On October 1, 2005, the name was changed to Campus Saint-Jean to reflect the number and variety of programs offered by the school. Campus Saint-Jean is located east of the main University of Alberta campus in a charming section of the Bonnie Doon community west of Rue Marie-Ann Gaboury (91 Street) between 84 Avenue and 86 Avenue.
The Book and Record Depository (BARD) is the University's auxiliary library storage facility and archives. It is located 8 kilometres southeast of the main campus at 8170-50 Street.

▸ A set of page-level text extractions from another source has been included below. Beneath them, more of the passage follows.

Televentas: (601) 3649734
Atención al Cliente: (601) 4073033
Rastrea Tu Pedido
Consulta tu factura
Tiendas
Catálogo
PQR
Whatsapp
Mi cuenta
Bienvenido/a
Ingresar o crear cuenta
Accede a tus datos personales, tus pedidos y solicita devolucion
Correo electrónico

With support from all three levels of government, the University of Alberta purchased the historic Hudson's Bay Company (HBC) building on 102 Street and Jasper Avenue. The University hopes to ease its main campus space constraints and to build links to business, research, and development initiatives and to arts and cultural endeavours.

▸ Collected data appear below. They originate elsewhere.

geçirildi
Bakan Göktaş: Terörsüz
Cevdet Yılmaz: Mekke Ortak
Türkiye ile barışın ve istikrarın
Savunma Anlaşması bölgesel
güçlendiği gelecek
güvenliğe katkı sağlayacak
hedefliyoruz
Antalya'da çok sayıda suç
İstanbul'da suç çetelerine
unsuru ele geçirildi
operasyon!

The renovated HBC building is called Enterprise Square. The name was selected to reflect the Square's various academic, commercial, private, and cultural tenants. The word square was selected to correspond not only to the shape of the building, but also to evoke the concept of the square as an open area where people meet and converse. Enterprise Square opened in the fall of 2007.
In addition to the Faculty of Extension, a major Enterprise Square tenant will be TEC Edmonton. TEC Edmonton is a joint University of Alberta and Edmonton Economic Development Corporation which advances technology transfer and commercialization. Other Enterprise Square tenants include several University of Alberta administrative units, the professional development activities of the School of Business, the Alberta Business Family Institute, the Design Gallery, and the Art Gallery of Alberta, while its own building is being built. CHUM TV will remain in its current space in Enterprise Square.
The University of Alberta has a rich history, an exemplary record of achievements, and a promising future. There is much to celebrate during the 2008 centenary.